WHAT THIS TASK INVOLVES
In the records that follow, the lines from the one containing "To so stvari" to the one containing "To ethical consumers", inclusive, are to be given again exactly.

*** RECORD SET ***

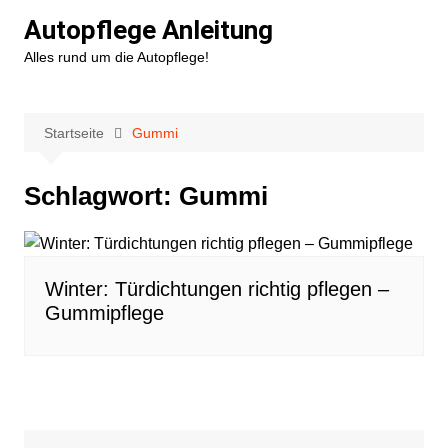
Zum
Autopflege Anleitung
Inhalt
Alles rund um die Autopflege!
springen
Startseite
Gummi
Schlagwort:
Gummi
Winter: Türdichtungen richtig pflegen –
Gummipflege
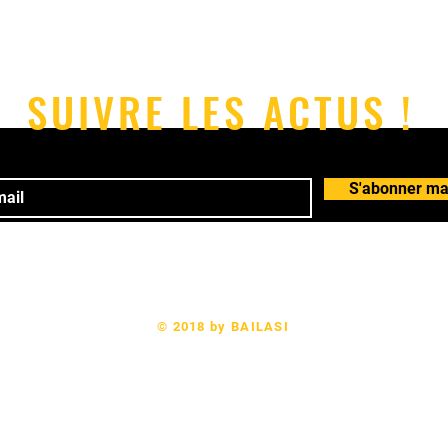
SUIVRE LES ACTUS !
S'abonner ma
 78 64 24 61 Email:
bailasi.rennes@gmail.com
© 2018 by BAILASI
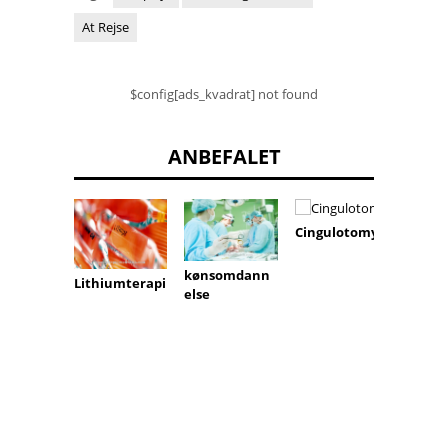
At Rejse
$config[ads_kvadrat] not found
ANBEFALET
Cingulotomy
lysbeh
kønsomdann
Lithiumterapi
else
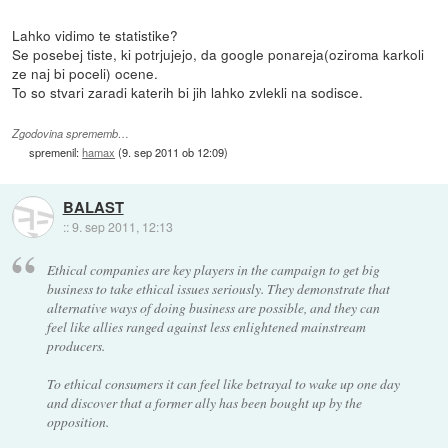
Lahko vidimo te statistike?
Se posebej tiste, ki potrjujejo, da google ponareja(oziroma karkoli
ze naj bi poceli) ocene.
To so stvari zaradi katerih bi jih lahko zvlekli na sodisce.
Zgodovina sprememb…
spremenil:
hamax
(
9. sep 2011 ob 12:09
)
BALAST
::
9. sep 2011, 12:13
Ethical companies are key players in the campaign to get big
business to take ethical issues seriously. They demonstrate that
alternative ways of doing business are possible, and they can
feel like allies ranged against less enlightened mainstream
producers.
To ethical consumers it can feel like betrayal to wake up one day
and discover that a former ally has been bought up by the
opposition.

*** End of RECORD SET ***
*** RECORD SET ***

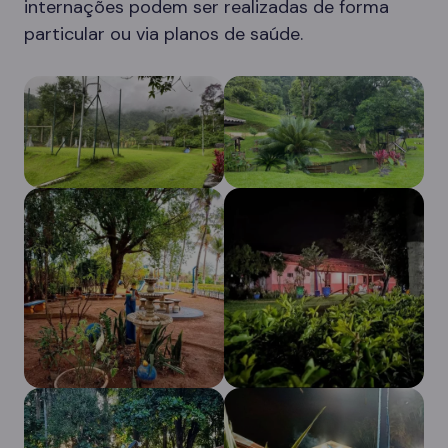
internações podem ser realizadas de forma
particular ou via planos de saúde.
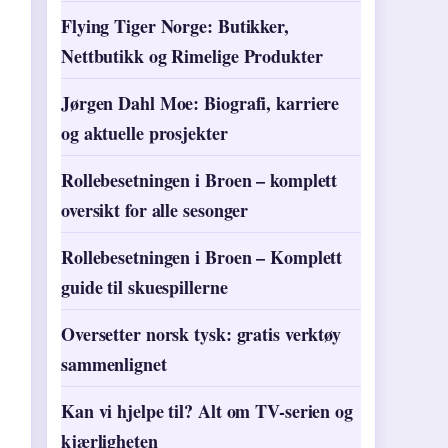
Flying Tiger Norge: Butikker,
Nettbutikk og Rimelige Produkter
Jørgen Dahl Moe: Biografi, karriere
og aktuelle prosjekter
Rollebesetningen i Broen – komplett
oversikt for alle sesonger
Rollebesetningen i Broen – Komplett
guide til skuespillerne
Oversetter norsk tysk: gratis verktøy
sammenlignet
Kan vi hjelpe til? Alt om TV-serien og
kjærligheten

*** End of RECORD SET ***
*** RECORD SET ***

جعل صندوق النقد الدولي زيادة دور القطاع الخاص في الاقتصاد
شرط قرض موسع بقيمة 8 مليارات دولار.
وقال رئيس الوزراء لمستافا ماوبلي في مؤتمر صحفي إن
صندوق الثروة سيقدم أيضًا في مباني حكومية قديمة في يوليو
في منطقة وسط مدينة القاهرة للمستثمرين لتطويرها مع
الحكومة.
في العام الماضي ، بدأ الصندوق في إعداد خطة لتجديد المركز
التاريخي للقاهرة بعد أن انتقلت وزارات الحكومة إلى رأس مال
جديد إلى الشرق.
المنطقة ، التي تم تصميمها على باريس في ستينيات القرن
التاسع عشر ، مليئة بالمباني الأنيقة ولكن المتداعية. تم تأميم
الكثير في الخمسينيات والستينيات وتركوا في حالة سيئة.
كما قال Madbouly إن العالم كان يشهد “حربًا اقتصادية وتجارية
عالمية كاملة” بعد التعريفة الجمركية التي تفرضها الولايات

*** End of RECORD SET ***

RESULT OF THE TASK
To so stvari zaradi katerih bi jih lahko zvlekli na sodisce.
Zgodovina sprememb…
spremenil:
hamax
(
9. sep 2011 ob 12:09
)
BALAST
::
9. sep 2011, 12:13
Ethical companies are key players in the campaign to get big
business to take ethical issues seriously. They demonstrate that
alternative ways of doing business are possible, and they can
feel like allies ranged against less enlightened mainstream
producers.
To ethical consumers it can feel like betrayal to wake up one day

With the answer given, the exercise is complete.